**ABOUT THIS EXERCISE**
For the listing below, give the number of lines in which "maken" occurs. Add nothing.

**DATASET EXTRACT**
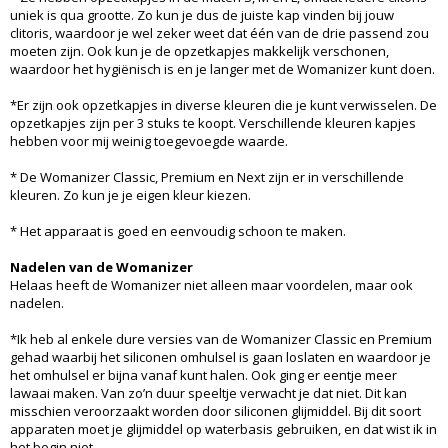
uniek is qua grootte. Zo kun je dus de juiste kap vinden bij jouw
clitoris, waardoor je wel zeker weet dat één van de drie passend zou
moeten zijn. Ook kun je de opzetkapjes makkelijk verschonen,
waardoor het hygiënisch is en je langer met de Womanizer kunt doen.
*Er zijn ook opzetkapjes in diverse kleuren die je kunt verwisselen. De
opzetkapjes zijn per 3 stuks te koopt. Verschillende kleuren kapjes
hebben voor mij weinig toegevoegde waarde.
* De Womanizer Classic, Premium en Next zijn er in verschillende
kleuren. Zo kun je je eigen kleur kiezen.
* Het apparaat is goed en eenvoudig schoon te maken.
Nadelen van de Womanizer
Helaas heeft de Womanizer niet alleen maar voordelen, maar ook
nadelen.
*Ik heb al enkele dure versies van de Womanizer Classic en Premium
gehad waarbij het siliconen omhulsel is gaan loslaten en waardoor je
het omhulsel er bijna vanaf kunt halen. Ook ging er eentje meer
lawaai maken. Van zo’n duur speeltje verwacht je dat niet. Dit kan
misschien veroorzaakt worden door siliconen glijmiddel. Bij dit soort
apparaten moet je glijmiddel op waterbasis gebruiken, en dat wist ik in
het begin niet.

**SOLUTION**
2